Now the man in Atlanta listened, as if he was considering it, but he wasn’t.
“Premature.”
“Would you say that if the disease had broken out in, say, Greenwich, Connecticut? Or Beverly Hills?”
“If you’re implying that I regard life differently for a native population, or a poorer one, that’s offensive.”
“Really? Beverly Hills stops funding candidates if garbage collection gets held up for more than forty-eight hours.”
“Colonel, you can’t test for rabies until symptoms appear, and you know it. You want passengers to sit in planes for days? And have the news get out? Panic! And shots? There’s no stockpile of vaccine for this disease. It is not a mass threat. At summer’s end, what few supplies exist have been diminished. How many people in that town? Five thousand? We don’t have enough vaccine in the entire country to treat a quarter of that amount.”
“Then perhaps we need a crash program.”
I heard a groan from the speaker on my laptop. It came from General Wayne Homza, whose bristling visage stared out from the top left box. The general looked like he’d swallowed a lemon. He was undoubtedly envisioning the cost of mass manufacturing a drug instead of spending the money on weapons or troops.
Dr. Rudolph Gaines sighed. “Phhhhpt! Because of five presumptive positives? Only two companies make the stuff and they’re in Europe. And even if they started a batch, it would be a year before they had any supply for the FDA to check. So let’s come back to Earth, Doctor.”
“In the meantime, what if more people die?”

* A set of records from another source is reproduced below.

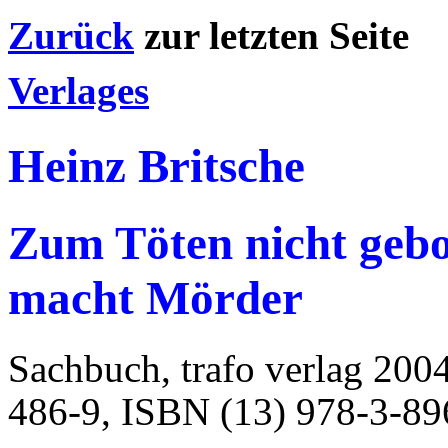
Zurück
zur letzten
Verlages
Heinz Britsche
Zum Töten nicht geb
macht Mörder
Sachbuch, trafo verlag 200
486-9, ISBN (13) 978-3-8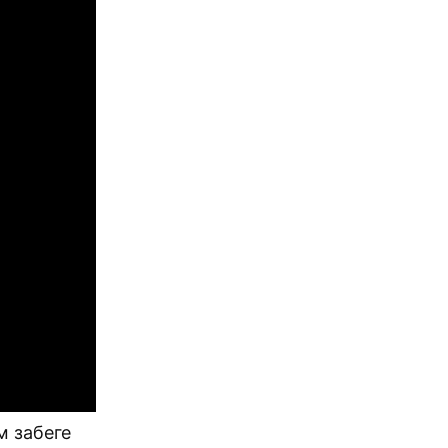
м забеге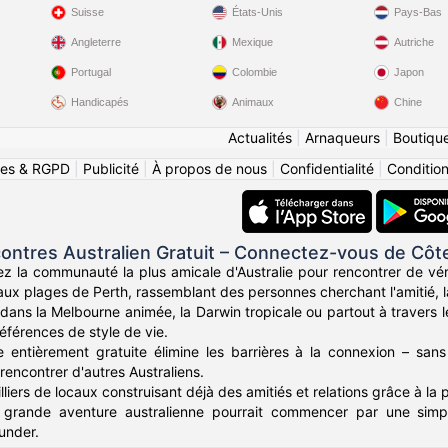
Suisse
États-Unis
Pays-Bas
Angleterre
Mexique
Autriche
Portugal
Colombie
Japon
Handicapés
Animaux
Chine
Actualités
|
Arnaqueurs
|
Boutiqu
ies & RGPD
|
Publicité
|
À propos de nous
|
Confidentialité
|
Conditions
ontres Australien Gratuit – Connectez-vous de Côt
z la communauté la plus amicale d'Australie pour rencontrer de vér
ux plages de Perth, rassemblant des personnes cherchant l'amitié, la
ans la Melbourne animée, la Darwin tropicale ou partout à travers l
éférences de style de vie.
 entièrement gratuite élimine les barrières à la connexion – sans
rencontrer d'autres Australiens.
liers de locaux construisant déjà des amitiés et relations grâce à la 
 grande aventure australienne pourrait commencer par une simpl
under.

“No need for theatrics,” he said unpleasantly. “I’m not saying ignore your problem. I’m saying this will turn out to be something else. We want to get it right, sir. Of course, I’ll be grateful if General Homza allows you to stay on, you know, to liaise with the locals. Calm them.”
Homza smiled with his lips only. His eyes wanted me out of there. He radiated force. “Yes, he will assist,” he said. It was like watching a piece of wood talk.
One by one the faces before me signed off, and other ones grew larger as their space expanded on screen. Gone was the Alaska state epidemiologist, state department of health, a timid political appointee Merlin had called, now grateful to be relieved of responsibility. Gone was the Federal Aviation Administration deputy administrator, who’d listened in about the part concerning quarantining an airplane. Gone was the White House rep, who had been silent the entire time, taking copious notes.
Homza’s face filled the screen. I flashed to a story I’d heard about him once at a hotel bar, at a conference on biowarfare. The source had been a colonel who’d attended West Point with Homza. The story was that Homza’s father had been a violent drunk who routinely beat his mother, and killed her with a garden rake when Homza was eleven, at school. Previously, the father had been released early from prison after agreeing to participate in a University of Chicago study on domestic-violence causes. The story was that eleven-year-old Homza had been restrained in court, trying to attack a testifying psychologist. “You studied him? You should have shot him,” the boy screamed over and over as guards dragged him from the room.
Now Homza’s brows drew in. From thousands of miles away, he watched me.
“You are a troublesome man,” he said.